Gottlieb examines Jewish influence on American song, but Andrew R. Heinze wants you to consider the influence of Jews on the way Americans think in Jews and the American Soul: Human Nature in the 20th Century (Princeton University Press, cloth, $29.95).
Heinze wants you to give up the myth that “modern American views of human nature are aftereffects Ö of Protestant modes of thought,” and embrace the changes that came to these shores with the waves of immigration at the beginning of the 20th century.
This scholarly (but readable) history will help you discover whether Jefferson or Freud—not American, but was given his first mass audience here when McClure’s magazine published his writing in 1912—or even Joyce Brothers, has had the greater influence on your life.
If you are reading this, chances are that at least one of your ancestors was part of that great wave of immigration to the United States in the late 19th and early 20th centuries. And, chances are, those ancestors landed at Ellis Island and then found their way to the Lower East Side of Manhattan for at least a short time.
If you’ve ever wished that those ancestors had kept a diary or written a memoir, you’ll get some satisfaction from Sanford Sternlicht’s The Tenement Saga: The Lower East Side and Early Jewish American Writers (Univ. of Wisconsin, paper, $15 or cloth, $45).
The book draws on his talks and lessons to students on field trips to the neighborhood in which he grew up. He doesn’t shy away from even the darkest aspects of life in this crowded slum (drugs, prostitution, gambling, graft), which most Jews abandoned as soon as they could escape. The second half of the book contains profiles of Jewish writers, some still known, some nearly forgotten, who wrote about their homes in lower Manhattan.

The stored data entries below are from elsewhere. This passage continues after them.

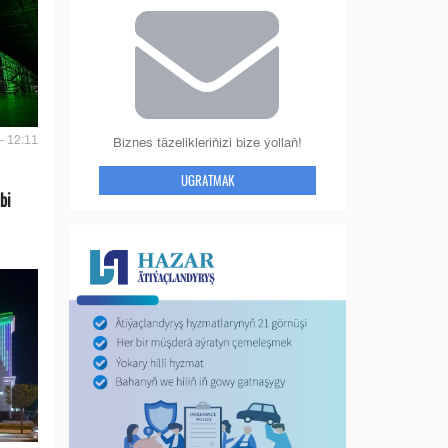
- 12:11
Biznes täzelikleriňizi bize ýollaň!
UGRATMAK
bi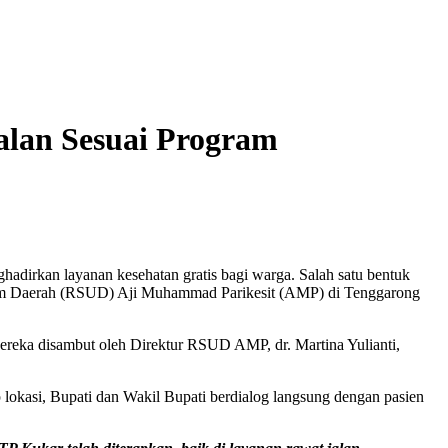
alan Sesuai Program
dirkan layanan kesehatan gratis bagi warga. Salah satu bentuk
mum Daerah (RSUD) Aji Muhammad Parikesit (AMP) di Tenggarong
Mereka disambut oleh Direktur RSUD AMP, dr. Martina Yulianti,
lokasi, Bupati dan Wakil Bupati berdialog langsung dengan pasien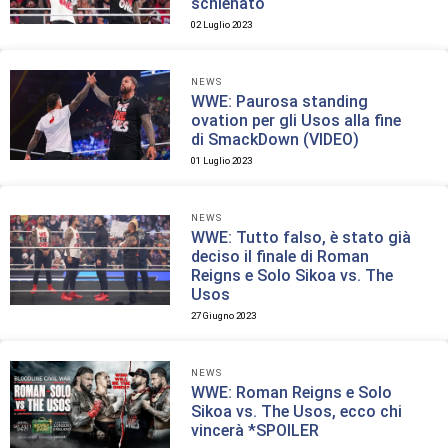
schienato
02 Luglio 2023
NEWS
WWE: Paurosa standing
ovation per gli Usos alla fine
di SmackDown (VIDEO)
01 Luglio 2023
NEWS
WWE: Tutto falso, è stato già
deciso il finale di Roman
Reigns e Solo Sikoa vs. The
Usos
27 Giugno 2023
NEWS
WWE: Roman Reigns e Solo
Sikoa vs. The Usos, ecco chi
vincerà *SPOILER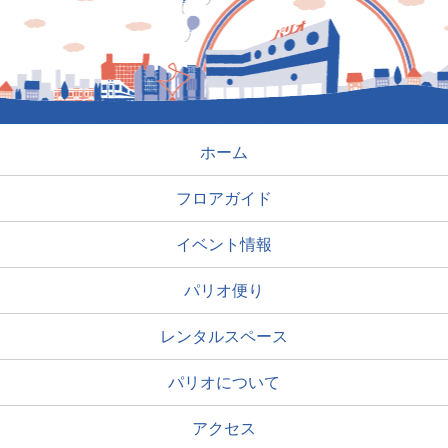
ホーム
フロアガイド
イベント情報
パリオ便り
レンタルスペース
パリオについて
アクセス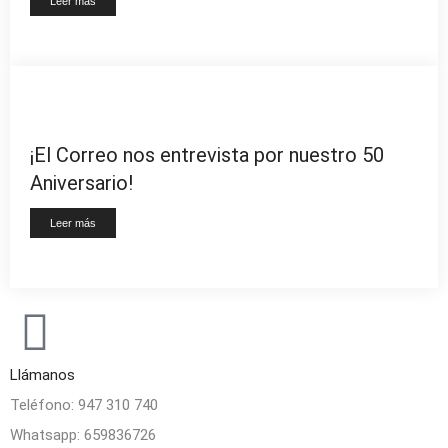
Leer más
¡El Correo nos entrevista por nuestro 50
Aniversario!
Leer más
Llámanos
Teléfono:
947 310 740
Whatsapp:
659836726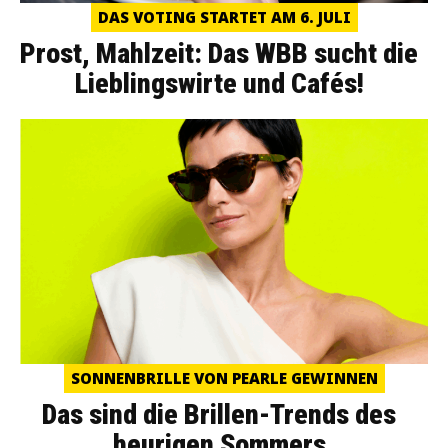
DAS VOTING STARTET AM 6. JULI
Prost, Mahlzeit: Das WBB sucht die
Lieblingswirte und Cafés!
SONNENBRILLE VON PEARLE GEWINNEN
Das sind die Brillen-Trends des
heurigen Sommers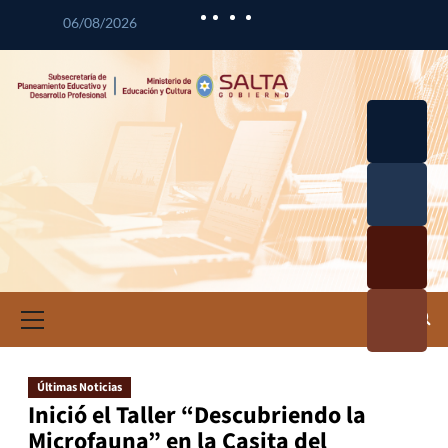
06/08/2026
Desarrol
lo
Curricul
Desarrol
ar
lo
Profesio
Calidad
nal
Educativ
Docente
a
Informa
ción e
Investig
ación
Últimas Noticias
Educativ
Inició el Taller “Descubriendo la
a
Microfauna” en la Casita del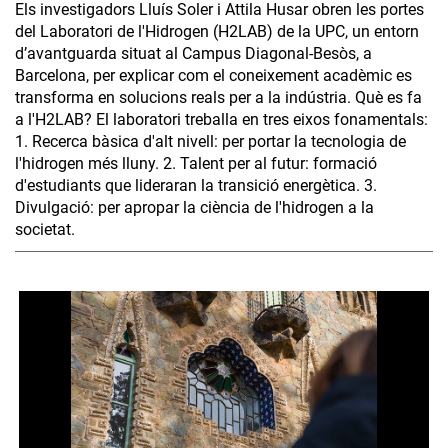
Els investigadors Lluís Soler i Attila Husar obren les portes
del Laboratori de l'Hidrogen (H2LAB) de la UPC, un entorn
d’avantguarda situat al Campus Diagonal-Besòs, a
Barcelona, per explicar com el coneixement acadèmic es
transforma en solucions reals per a la indústria. Què es fa
a l'H2LAB? El laboratori treballa en tres eixos fonamentals:
1. Recerca bàsica d'alt nivell: per portar la tecnologia de
l'hidrogen més lluny. 2. Talent per al futur: formació
d'estudiants que lideraran la transició energètica. 3.
Divulgació: per apropar la ciència de l'hidrogen a la
societat.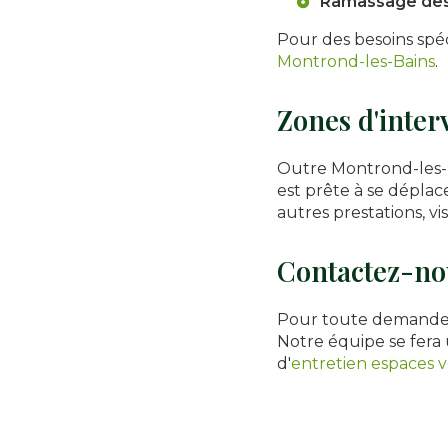
Ramassage des 
Pour des besoins spéc
Montrond-les-Bains
.
Zones d'inter
Outre Montrond-les-B
est prête à se déplace
autres prestations, vi
Contactez-no
Pour toute demande d
Notre équipe se fera
d'
entretien espaces v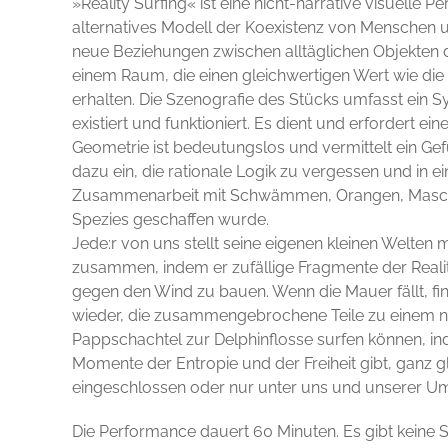
»Reality Surfing« ist eine nicht-narrative visuelle
alternatives Modell der Koexistenz von Menschen 
neue Beziehungen zwischen alltäglichen Objekten d
einem Raum, die einen gleichwertigen Wert wie di
erhalten. Die Szenografie des Stücks umfasst ein 
existiert und funktioniert. Es dient und erfordert ein
Geometrie ist bedeutungslos und vermittelt ein Gef
dazu ein, die rationale Logik zu vergessen und in ei
Zusammenarbeit mit Schwämmen, Orangen, Maschi
Spezies geschaffen wurde.
Jede:r von uns stellt seine eigenen kleinen Welten
zusammen, indem er zufällige Fragmente der Reali
gegen den Wind zu bauen. Wenn die Mauer fällt, fi
wieder, die zusammengebrochene Teile zu einem n
Pappschachtel zur Delphinflosse surfen können, i
Momente der Entropie und der Freiheit gibt, ganz gl
eingeschlossen oder nur unter uns und unserer 
Die Performance dauert 60 Minuten. Es gibt keine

The Lower East Side was just one stop on the long, bumpy and ongoing journey that has been the Jewish Diaspora. Allan Levine charts the latter half of that journey in Scattered Among the Peoples: The Jewish Diaspora in Twelve Portraits (Overlook, soft, $19.95).
Clearly, this book covers more than just the American Jewish experience, beginning, as it does, in 1492 Spain and Portugal. I have included it, because no matter where in the world our ancestors came from, we are the end result of a 2,000-year Diaspora tradition (2,500, if you start with the Babylonian exile).
Levine touches on 12 key moments in Jewish Diaspora history, personalizing each period by focusing on an historical figure of the time (real or composite). The author was inspired by his own family’s history of three generations in North America.
“How did their Judaism survive?” he asked himself. No matter what your level of observance, you’ll be inspired by the stories of those who endured not just the temptations of assimilation, but the Inquisition, the Dreyfus affair and Soviet Russia.